Mean and median comparison

A comparison between Euclidean and Riemannian means 1, and Euclidean and Riemannian geometric medians 2, on low-dimensional synthetic datasets.

# Authors: Quentin Barthélemy
#
# License: BSD (3-clause)

import numpy as np
import matplotlib.pyplot as plt

from sklearn.datasets import make_blobs
from pyriemann.datasets import make_outliers
from pyriemann.utils import mean_euclid, mean_riemann
from pyriemann.utils import median_euclid, median_riemann
from pyriemann.clustering import Potato

rs = np.random.RandomState(17)

Data in vector space

Dataset of 2D vectors, reproducing Fig 1 of reference 2.

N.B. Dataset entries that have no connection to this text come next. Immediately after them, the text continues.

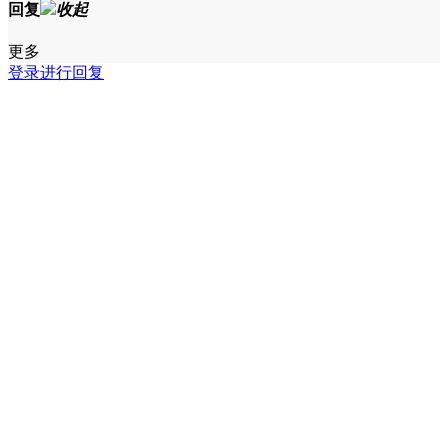
回复
收起
更多
登录进行回复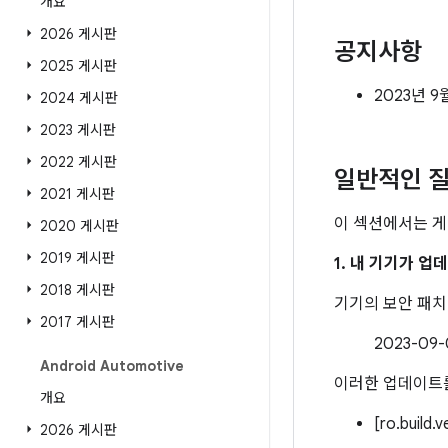
개요
2026 게시판
공지사항
2025 게시판
2023년 9
2024 게시판
2023 게시판
2022 게시판
일반적인 질
2021 게시판
이 섹션에서는 게
2020 게시판
2019 게시판
1. 내 기기가 
2018 게시판
기기의 보안 패
2017 게시판
2023-0
Android Automotive
이러한 업데이트를
개요
[ro.build.
2026 게시판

Notice how the few outliers at the top right of the picture have forced the mean away from the points, whereas the geometric median remains centrally located.

X, y = make_blobs(
    n_samples=[7, 9, 6],
    n_features=2,
    centers=np.array([[-1, -10], [-10, -4], [10, 5]]),
    cluster_std=[2, 2, 2],
    random_state=rs
)
is_inlier = (y <= 1)

C_mean = mean_euclid(X[..., np.newaxis])
C_mmed = np.median(X, axis=0)
C_gmed = median_euclid(X[..., np.newaxis])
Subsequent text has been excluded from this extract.